С. А. Бугославский, которому принадлежит наиболее обстоятельное исследование памятников Борисо-Глебского цикла, отвергает гипотезу о несохранившемся общем источнике для С., Лп и Чт. Первоначальным письменным текстом о Борисе и Глебе, считает он, является Лп, но в более древнем виде, чем в дошедших до нас списках летописей. К этому древнему виду Лп восходит С., которое было написано по поручению князя Ярослава в начале второй половины XI в., это панегирик Ярославу, как брату святых.

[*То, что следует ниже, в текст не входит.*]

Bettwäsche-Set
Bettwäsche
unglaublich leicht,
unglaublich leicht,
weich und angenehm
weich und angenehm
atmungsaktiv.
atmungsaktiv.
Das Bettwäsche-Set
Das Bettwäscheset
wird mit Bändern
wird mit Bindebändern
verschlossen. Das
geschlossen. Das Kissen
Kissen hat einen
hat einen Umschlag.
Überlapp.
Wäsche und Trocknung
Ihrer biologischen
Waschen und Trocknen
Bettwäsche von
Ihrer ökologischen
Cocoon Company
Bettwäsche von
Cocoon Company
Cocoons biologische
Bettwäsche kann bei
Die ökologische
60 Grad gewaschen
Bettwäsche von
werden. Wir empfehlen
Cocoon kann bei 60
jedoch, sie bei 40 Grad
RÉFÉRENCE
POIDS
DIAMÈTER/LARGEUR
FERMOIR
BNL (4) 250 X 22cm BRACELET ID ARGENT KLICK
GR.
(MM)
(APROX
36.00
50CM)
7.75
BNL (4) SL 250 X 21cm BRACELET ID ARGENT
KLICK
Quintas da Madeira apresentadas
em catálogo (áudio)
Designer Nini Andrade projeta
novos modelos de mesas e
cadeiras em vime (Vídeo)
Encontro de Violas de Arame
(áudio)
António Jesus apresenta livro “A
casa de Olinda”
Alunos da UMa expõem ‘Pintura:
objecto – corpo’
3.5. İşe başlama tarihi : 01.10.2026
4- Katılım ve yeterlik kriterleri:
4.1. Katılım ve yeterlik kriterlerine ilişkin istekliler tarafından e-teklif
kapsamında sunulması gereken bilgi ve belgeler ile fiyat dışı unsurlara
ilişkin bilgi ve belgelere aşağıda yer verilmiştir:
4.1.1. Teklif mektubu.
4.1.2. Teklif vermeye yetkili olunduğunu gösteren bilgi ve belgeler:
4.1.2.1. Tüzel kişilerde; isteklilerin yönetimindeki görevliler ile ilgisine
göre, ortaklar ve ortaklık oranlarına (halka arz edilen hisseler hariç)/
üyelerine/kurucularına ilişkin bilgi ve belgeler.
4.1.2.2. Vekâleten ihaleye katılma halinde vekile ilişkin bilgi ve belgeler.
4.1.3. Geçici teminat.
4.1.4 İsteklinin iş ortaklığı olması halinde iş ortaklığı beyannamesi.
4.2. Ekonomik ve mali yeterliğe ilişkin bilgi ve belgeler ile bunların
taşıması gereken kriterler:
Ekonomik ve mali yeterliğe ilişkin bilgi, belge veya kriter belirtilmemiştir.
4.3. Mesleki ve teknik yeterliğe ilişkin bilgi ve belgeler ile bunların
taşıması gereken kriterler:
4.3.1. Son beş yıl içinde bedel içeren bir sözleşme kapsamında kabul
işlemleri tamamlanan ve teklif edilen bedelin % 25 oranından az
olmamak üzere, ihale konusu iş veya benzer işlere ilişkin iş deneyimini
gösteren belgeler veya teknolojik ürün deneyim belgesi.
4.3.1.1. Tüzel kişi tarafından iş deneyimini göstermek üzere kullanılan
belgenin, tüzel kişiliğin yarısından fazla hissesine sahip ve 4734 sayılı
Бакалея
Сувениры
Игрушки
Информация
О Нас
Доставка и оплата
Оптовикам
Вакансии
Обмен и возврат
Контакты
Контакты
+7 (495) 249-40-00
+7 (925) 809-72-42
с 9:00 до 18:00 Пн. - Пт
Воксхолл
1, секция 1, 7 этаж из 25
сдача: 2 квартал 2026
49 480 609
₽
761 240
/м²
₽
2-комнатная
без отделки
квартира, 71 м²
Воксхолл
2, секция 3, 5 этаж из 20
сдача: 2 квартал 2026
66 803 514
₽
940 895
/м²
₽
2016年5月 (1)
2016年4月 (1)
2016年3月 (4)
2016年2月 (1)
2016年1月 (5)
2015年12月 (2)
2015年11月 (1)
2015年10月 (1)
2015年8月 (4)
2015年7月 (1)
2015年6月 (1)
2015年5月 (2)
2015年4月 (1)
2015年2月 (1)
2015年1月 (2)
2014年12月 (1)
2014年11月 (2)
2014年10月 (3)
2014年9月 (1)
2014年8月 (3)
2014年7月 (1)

Специально исследованию характера взаимоотношений С и Лп посвящена монография Н. Н. Ильина «Летописная статья 6523 года и ее источник»). Исследователь приходит к следующим выводам. Первоначальная редакция С. - текст только Саги, без Сч. С. представляет собой первоначальную литературную обработку преданий о Борисе и Глебе, и текст С. явился источником Лп. С., памятник агиографического жанра, составленный около 1072 г. По мнению Ильина, С. возникло под сильным влиянием хорошо известных в то время на Руси легенд о чешских святых X в. Людмиле и Вячеславе. Обстоятельства гибели Бориса и Глеба, сообщаемые С., как считает Ильин, - «в большинстве своем чисто литературного происхождения и представляют композиционно как бы переделку и, местами, перефраз отрывков однородного содержания названных выше чешских легенд» (Ильин. Летописная статья, с. 209). Лп представляет собой, как считает Ильин, сокращенную переработку С., которая придала тексту источника «видимость повествования о реальных исторических событиях» (там же, с. 209). Идейная направленность С. отражает политическую ситуацию в Киевской Руси при Изяславе Ярославиче - времени создания С. По мнению Ильина, С. «несомненно вышло из стен Киево-Печерского монастыря, прошло через редакцию Феодосия, если только не составлялось по его указаниям» (там же, с. 183). Гипотезу Ильина о создании С. в стенах Киево-Печерского монастыря поддерживает А. В. Поппэ.

#141 Анюта Сартакова

Таким образом, приходится признать, что литературная история С. до настоящего времени остается не до конца раскрытой и многие предположения на этот счет носят гипотетический характер.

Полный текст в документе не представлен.